SCI: Rewrap some overlong comments

svn-id: r50012

1 files changed, 38 insertions, 37 deletions

diff --git a/engines/sci/engine/kmovement.cpp b/engines/sci/engine/kmovement.cpp
index b247275e8c..ccef3d862a 100644
--- a/engines/sci/engine/kmovement.cpp
+++ b/engines/sci/engine/kmovement.cpp
@@ -33,42 +33,43 @@
 
 namespace Sci {
 
-/*
-Compute "velocity" vector (xStep,yStep)=(vx,vy) for a jump from (0,0) to (dx,dy), with gravity gy.
-The gravity is assumed to be non-negative.
-
-If this was ordinary continuous physics, we would compute the desired (floating point!)
-velocity vector (vx,vy) as follows, under the assumption that vx and vy are linearly correlated
-by some constant factor c, i.e. vy = c * vx:
-   dx = t * vx
-   dy = t * vy + gy * t^2 / 2
-=> dy = c * dx + gy * (dx/vx)^2 / 2
-=> |vx| = sqrt( gy * dx^2 / (2 * (dy - c * dx)) )
-Here, the sign of vx must be chosen equal to the sign of dx, obviously.
-
-Clearly, this square root only makes sense in our context if the denominator is positive,
-or equivalently, (dy - c * dx) must be positive.

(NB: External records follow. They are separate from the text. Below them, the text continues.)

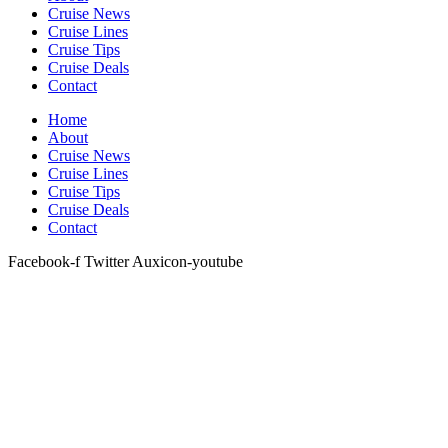
Cruise News
Cruise Lines
Cruise Tips
Cruise Deals
Contact
Home
About
Cruise News
Cruise Lines
Cruise Tips
Cruise Deals
Contact
Facebook-f
Twitter
Auxicon-youtube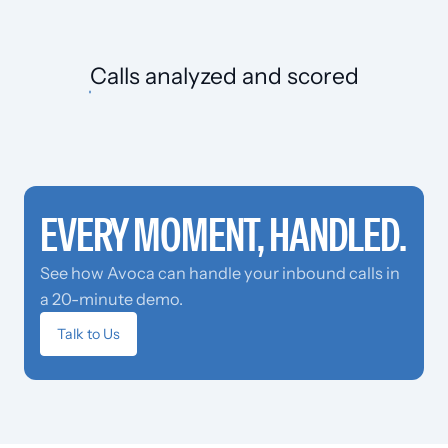
Calls
analyzed and scored
EVERY MOMENT, HANDLED.
See how Avoca can handle your inbound calls in
a 20-minute demo.
Talk to Us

For simplicity and by symmetry
-along the x-axis, we assume dx to be positive for all computations, and only adjust for
-its sign in the end. Switching the sign of c appropriately, we set tmp := (dy + c * dx)
-and compute c so that this term becomes positive.
-
-Remark #1: If the jump is straight up, i.e. dx == 0, then we should not assume the above
-linear correlation vy = c * vx of the velocities (as vx will be 0, but vy shouldn't be,
-unless we drop).
-
-
-Remark #2: We are actually in a discrete setup. The motion is computed iteratively: each iteration,
-we add vx and vy to the position, then add gy to vy. So the real formula is the following
-(where t is ideally close to an int):
-
-  dx = t * vx
-  dy = t * vy + gy * t*(t-1) / 2
-
-But the solution resulting from that is a lot more complicated, so we use the above approximation instead.
-
-Still, what we compute in the end is of course not a real velocity anymore, but an integer approximation,
-used in an iterative stepping algorithm
-*/
+/**
+ * Compute "velocity" vector (xStep,yStep)=(vx,vy) for a jump from (0,0) to
+ * (dx,dy), with gravity constant gy. The gravity is assumed to be non-negative.
+ *
+ * If this was ordinary continuous physics, we would compute the desired
+ * (floating point!) velocity vector (vx,vy) as follows, under the assumption
+ * that vx and vy are linearly correlated by a constant c, i.e., vy = c * vx:
+ *    dx = t * vx
+ *    dy = t * vy + gy * t^2 / 2
+ * => dy = c * dx + gy * (dx/vx)^2 / 2
+ * => |vx| = sqrt( gy * dx^2 / (2 * (dy - c * dx)) )
+ * Here, the sign of vx must be chosen equal to the sign of dx, obviously.
+ *
+ * This square root only makes sense in our context if the denominator is
+ * positive, or equivalently, (dy - c * dx) must be positive. For simplicity
+ * and by symmetry along the x-axis, we assume dx to be positive for all
+ * computations, and only adjust for its sign in the end. Switching the sign of
+ * c appropriately, we set tmp := (dy + c * dx) and compute c so that this term
+ * becomes positive.
+ *
+ * Remark #1: If the jump is straight up, i.e. dx == 0, then we should not
+ * assume the above linear correlation vy = c * vx of the velocities (as vx
+ * will be 0, but vy shouldn't be, unless we drop down).
+ *
+ * Remark #2: We are actually in a discrete setup. The motion is computed
+ * iteratively: each iteration, we add vx and vy to the position, then add gy
+ * to vy. So the real formula is the following (where t ideally is close to an int):
+ *
+ *   dx = t * vx
+ *   dy = t * vy + gy * t*(t-1) / 2
+ *
+ * But the solution resulting from that is a lot more complicated, so we use
+ * the above approximation instead.
+ *
+ * Still, what we compute in the end is of course not a real velocity anymore,
+ * but an integer approximation, used in an iterative stepping algorithm.
+ */
 reg_t kSetJump(EngineState *s, int argc, reg_t *argv) {
 	SegManager *segMan = s->_segMan;
 	// Input data
@@ -115,7 +116,7 @@ reg_t kSetJump(EngineState *s, int argc, reg_t *argv) {
 			//tmp = dx * 3 / 2;  // ALMOST the resulting value, except for obvious rounding issues
 
 			// FIXME: Where is the 3 coming from? Maybe they hard/coded, by "accident", that usually gy=3 ?
-			// Then this choice of will make t equal to roughly sqrt(dx)
+			// Then this choice of scalar will make t equal to roughly sqrt(dx)
 		}
 	}
 	// POST: c >= 1